E-Photo
Issue #189  2/28/2012
 
Yasuhiro Ishimoto Passes Away in Tokyo

An important photographer who worked in the U.S. and Japan, Yasuhiro Ishimoto, passed away on February 6 in Tokyo at the age of 90. He was born in San Francisco, CA, June 14, 1921 and raised in Kochi City, Japan. He became one of the leading figures in the new wave of photography in Japan in the years after WWII.

In 1939, because of his mother's concerns about him being drafted, he returned to the U.S. where he studied agriculture at the University of California (1940-42), but then was caught up in WWII.

Ishimoto first developed his interest in photography while he was interned at the Amache Camp in Colorado during the war. Upon his release from internment he was forced to move to Chicago because he was still forbidden by the U.S. government to live on the coast since he had taken part in military drills while at high school in Japan. Ironically it was this series of negative events that led him to enroll at the Institute of Design in Chicago.

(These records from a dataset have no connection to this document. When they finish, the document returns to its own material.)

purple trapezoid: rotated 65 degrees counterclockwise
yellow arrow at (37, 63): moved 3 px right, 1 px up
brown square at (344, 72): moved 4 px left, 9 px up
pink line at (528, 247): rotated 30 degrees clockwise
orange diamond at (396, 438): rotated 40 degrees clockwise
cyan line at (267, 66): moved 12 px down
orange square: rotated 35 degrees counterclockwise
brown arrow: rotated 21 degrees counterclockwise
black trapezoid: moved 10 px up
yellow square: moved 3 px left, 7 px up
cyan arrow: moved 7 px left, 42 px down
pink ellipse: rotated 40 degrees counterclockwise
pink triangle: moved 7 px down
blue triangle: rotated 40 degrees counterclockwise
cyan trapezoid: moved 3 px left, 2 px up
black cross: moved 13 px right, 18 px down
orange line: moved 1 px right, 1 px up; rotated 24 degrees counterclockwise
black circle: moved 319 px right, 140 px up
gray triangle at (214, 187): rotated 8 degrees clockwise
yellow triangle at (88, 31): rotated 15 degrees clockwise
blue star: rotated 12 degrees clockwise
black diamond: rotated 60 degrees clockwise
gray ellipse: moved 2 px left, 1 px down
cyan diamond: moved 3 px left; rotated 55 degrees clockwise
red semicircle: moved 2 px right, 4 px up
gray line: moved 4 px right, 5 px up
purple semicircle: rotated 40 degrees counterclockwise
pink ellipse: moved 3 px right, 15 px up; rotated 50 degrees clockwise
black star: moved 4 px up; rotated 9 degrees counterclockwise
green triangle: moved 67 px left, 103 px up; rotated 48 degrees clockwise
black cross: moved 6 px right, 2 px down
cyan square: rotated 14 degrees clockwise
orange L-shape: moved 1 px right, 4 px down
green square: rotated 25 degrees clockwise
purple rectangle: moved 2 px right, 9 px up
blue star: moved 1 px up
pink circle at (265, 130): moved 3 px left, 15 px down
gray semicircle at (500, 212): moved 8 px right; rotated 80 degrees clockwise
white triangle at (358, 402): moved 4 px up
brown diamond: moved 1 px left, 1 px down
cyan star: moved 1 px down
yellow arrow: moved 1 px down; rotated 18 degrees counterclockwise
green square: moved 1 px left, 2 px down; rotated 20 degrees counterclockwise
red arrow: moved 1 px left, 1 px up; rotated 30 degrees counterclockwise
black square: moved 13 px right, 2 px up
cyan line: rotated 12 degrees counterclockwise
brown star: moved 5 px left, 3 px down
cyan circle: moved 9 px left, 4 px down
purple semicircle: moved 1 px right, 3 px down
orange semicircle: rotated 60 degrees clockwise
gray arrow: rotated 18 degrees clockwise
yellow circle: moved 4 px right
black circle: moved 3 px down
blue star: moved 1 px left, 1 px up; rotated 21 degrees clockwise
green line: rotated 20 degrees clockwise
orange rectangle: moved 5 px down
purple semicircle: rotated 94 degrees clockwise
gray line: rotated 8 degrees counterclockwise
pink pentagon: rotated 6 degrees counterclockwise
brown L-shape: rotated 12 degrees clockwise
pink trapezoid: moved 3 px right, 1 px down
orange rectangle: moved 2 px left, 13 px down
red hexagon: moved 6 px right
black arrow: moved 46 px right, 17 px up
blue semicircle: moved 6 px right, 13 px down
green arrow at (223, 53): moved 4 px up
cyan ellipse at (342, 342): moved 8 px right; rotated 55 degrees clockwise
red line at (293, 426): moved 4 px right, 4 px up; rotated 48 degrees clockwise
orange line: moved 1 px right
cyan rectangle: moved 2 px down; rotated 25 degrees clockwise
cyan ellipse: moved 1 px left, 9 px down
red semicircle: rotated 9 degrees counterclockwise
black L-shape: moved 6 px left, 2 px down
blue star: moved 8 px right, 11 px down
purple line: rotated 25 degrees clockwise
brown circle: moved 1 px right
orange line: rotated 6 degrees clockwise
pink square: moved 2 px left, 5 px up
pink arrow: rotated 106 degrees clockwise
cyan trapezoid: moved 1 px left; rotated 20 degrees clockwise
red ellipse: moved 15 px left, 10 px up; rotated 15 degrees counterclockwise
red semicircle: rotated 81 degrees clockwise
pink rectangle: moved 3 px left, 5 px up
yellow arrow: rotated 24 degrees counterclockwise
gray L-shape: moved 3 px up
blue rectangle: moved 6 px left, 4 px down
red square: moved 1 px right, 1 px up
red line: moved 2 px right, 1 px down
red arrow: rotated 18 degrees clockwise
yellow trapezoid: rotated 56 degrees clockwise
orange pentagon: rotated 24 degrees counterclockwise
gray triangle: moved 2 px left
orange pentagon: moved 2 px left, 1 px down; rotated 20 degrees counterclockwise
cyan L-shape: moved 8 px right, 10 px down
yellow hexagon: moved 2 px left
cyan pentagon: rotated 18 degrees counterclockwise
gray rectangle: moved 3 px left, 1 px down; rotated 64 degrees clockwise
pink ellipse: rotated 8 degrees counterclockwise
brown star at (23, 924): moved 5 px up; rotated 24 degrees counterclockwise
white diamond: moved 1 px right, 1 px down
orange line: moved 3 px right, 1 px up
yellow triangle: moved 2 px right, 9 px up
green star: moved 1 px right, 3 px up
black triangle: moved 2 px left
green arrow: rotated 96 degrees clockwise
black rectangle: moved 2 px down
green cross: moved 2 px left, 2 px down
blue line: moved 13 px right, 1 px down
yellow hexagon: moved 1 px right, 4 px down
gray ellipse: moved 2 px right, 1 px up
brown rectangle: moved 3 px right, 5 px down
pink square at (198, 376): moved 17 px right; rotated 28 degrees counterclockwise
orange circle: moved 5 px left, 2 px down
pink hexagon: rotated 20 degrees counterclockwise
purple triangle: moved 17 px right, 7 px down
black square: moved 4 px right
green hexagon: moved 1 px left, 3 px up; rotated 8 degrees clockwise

He moved to Chicago in 1944 and began to study architecture at Northwestern University in 1946 when he met photographer Harry Shigeta and took up photography seriously. He exhibited at the Fort Dearborn Camera Club in the late 1940s. Two years later Ishimoto transferred to the Institute of Design where he studied with Harry Callahan, Aaron Siskind and Gordon Coster during a period from 1948-52.

Ishimoto moved back to Japan again in 1953, and in that same year he made the series of pictures for which he is perhaps best known, of the Katsura Imperial Villa in Kyoto. During the years following, he kept his American connections and was included in Steichen's 'Family of Man' exhibition at the Museum of Modern Art, New York. He moved back to Chicago again in 1958.

In 1961 he returned to Tokyo and became a naturalized citizen in 1969. Ishimoto also showed his devotion to his adopted city, Chicago, in his book, "Chicago, Chicago" (Bijutsu Shuppan-sha, 1969). This book is often regarded as Ishimoto's most personal statement. His bold use of contrast, the design of the frame and the influence of his studies in architecture define his Chicago.

He was also noted for both his gritty street photography of Chicago, and--on a totally different note--for his delicate flower studies.

Ishimoto has published many books and exhibited widely throughout Japan and the U.S. In 1999 he was the subject of a career retrospective at the Art Institute of Chicago. He was named a "Man of Cultural Distinction" by the Japanese state in 1996.

At the age of 90, he recalled all of his unsold prints from his gallery representatives in preparation for museum donations at his death.